**Problem to work on**
Return each line in the records below that includes "inloggegevens".

Top of Material to process

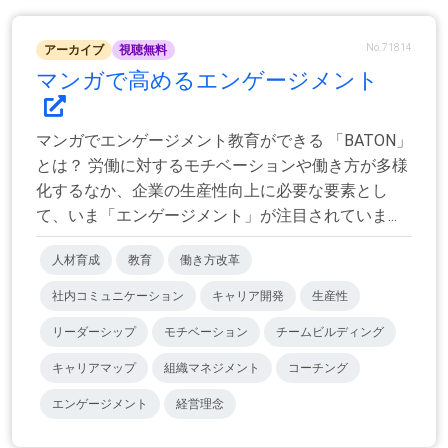
No.71814
アーカイブ
視聴無料
マンガで高めるエンゲージメント
マンガでエンゲージメント教育ができる 「BATON」
とは？ 労働に対するモチベーションや働き方が多様
化するなか、企業の生産性向上に必要な要素とし
て、いま「エンゲージメント」が注目されていま...
人材育成
教育
働き方改革
社内コミュニケーション
キャリア開発
生産性
リーダーシップ
モチベーション
チームビルディング
キャリアマップ
組織マネジメント
コーチング
エンゲージメント
経営理念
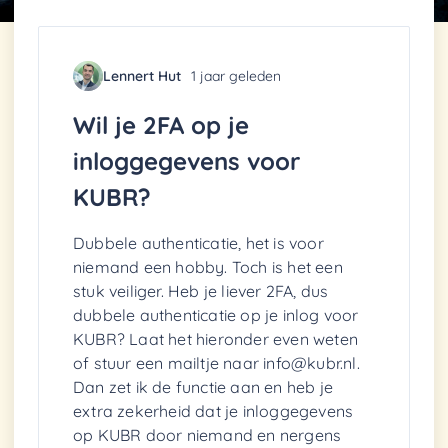
Lennert Hut
1 jaar geleden
Wil je 2FA op je
inloggegevens voor
KUBR?
Dubbele authenticatie, het is voor
niemand een hobby. Toch is het een
stuk veiliger. Heb je liever 2FA, dus
dubbele authenticatie op je inlog voor
KUBR? Laat het hieronder even weten
of stuur een mailtje naar info@kubr.nl.
Dan zet ik de functie aan en heb je
extra zekerheid dat je inloggegevens
op KUBR door niemand en nergens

Bottom of Material to process

**Task answer**
inloggegevens voor
extra zekerheid dat je inloggegevens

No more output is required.